A. Retail Real Estate / Blueprint Future: Like it or not, malls are dying. But not all of them. The survivors and many of their replacements are becoming stronger and more community-serving by growing jobs and providing safe social gathering places. Mall sites are increasingly being strategically adapted to challenges their communities were never designed to address: disrupting automobile dependence, supporting an aging population, leveraging social capital for equity, competing for jobs, adding water and energy resilience in the face of climate change, and, most immediately, improving public health.
2PM Short Analysis (Hilary Milnes): The mall as we know it is dying, despite what retail real estate executives want you to think. But from the husks of the sprawling suburban mega malls that have lost tenants to bankruptcies and foot traffic to the internet, a new opportunity for the original mall format will arise.
Laid out in a comprehensive feature above, which ran in Blueprint, the future of retail centers will be mixed use, featuring open-air stores, apartments, office spaces and centered around community activities and activations like food markets. This is less a future-facing innovation than it is a return to what the original inventor of the modern mall, Victor Gruen, intended. As Web reported in 2019, Gruen’s vision was to recreate urban centers for the suburban class. Eventually, store openings outpaced demand, and we ended with a bloated retail footprint that somehow, someway, was going to falter. The pandemic didn’t kill the mall, it expedited the spread of its pre-existing symptoms.

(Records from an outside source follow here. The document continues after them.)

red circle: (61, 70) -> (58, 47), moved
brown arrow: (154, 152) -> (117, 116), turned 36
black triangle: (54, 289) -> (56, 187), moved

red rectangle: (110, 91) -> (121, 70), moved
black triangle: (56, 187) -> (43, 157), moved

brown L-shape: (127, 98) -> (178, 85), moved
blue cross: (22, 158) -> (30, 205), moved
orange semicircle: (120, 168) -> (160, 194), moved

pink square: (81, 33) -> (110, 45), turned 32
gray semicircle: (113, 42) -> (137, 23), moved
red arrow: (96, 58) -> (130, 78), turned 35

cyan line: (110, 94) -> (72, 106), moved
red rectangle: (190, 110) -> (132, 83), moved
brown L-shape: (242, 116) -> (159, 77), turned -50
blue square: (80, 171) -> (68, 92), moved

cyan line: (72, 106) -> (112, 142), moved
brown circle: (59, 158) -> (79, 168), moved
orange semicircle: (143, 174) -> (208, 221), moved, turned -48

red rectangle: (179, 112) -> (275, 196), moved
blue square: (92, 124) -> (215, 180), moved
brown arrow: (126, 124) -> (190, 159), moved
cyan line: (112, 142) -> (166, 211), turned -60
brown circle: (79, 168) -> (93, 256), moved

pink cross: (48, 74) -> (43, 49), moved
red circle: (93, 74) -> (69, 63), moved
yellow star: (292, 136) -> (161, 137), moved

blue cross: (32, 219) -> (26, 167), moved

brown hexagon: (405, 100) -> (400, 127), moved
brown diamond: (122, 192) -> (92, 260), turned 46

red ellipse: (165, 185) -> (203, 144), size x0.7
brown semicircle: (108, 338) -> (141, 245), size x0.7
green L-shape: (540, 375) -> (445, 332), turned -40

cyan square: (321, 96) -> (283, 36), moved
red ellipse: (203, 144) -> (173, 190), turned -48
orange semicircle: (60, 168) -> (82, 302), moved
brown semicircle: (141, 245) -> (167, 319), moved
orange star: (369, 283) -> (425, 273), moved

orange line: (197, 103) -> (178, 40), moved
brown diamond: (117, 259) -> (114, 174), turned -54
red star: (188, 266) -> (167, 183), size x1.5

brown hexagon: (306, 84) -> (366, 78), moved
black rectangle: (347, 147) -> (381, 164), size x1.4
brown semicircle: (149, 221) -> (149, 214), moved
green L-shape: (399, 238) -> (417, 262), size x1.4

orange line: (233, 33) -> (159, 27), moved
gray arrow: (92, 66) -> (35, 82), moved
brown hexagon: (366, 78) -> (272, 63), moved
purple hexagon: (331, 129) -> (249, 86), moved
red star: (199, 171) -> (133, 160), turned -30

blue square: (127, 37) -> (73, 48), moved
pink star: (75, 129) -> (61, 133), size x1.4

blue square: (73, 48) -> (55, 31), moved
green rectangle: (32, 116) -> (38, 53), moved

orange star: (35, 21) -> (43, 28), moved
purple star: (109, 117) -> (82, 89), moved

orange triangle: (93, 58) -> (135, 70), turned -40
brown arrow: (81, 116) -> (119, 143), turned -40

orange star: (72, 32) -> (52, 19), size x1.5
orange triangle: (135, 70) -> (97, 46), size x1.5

Retailers are finding new ways to adapt. Nordstrom is toying with the department store model by pulling in more concessions and shop-in-shops; most recently, a partnership with at-home fitness brand Tonal taps into the current workout boom and becomes a win-win for both retailer and brand. Sephora and Kohl’s are growing their relationship, too, with 200 in-store Sephoras to open in Kohl’s. Retail stores have been forced to adjust and increasingly, their strategies are designed to draw in foot traffic that is no longer guaranteed by the mall format. A lot of times, the method relies on tapping into what’s gained popularity online and bringing convenience to the in-person store.
In “The Lying Mall Owner”, Web asserted that malls were not going to return to 2019 levels. That’s true – what we’ll end up with is a different format for the malls entirely. Class A malls – the only ones with a chance of survival – more closely resemble what Victor Gruen set out to create for the suburban class. Let the transformation begin.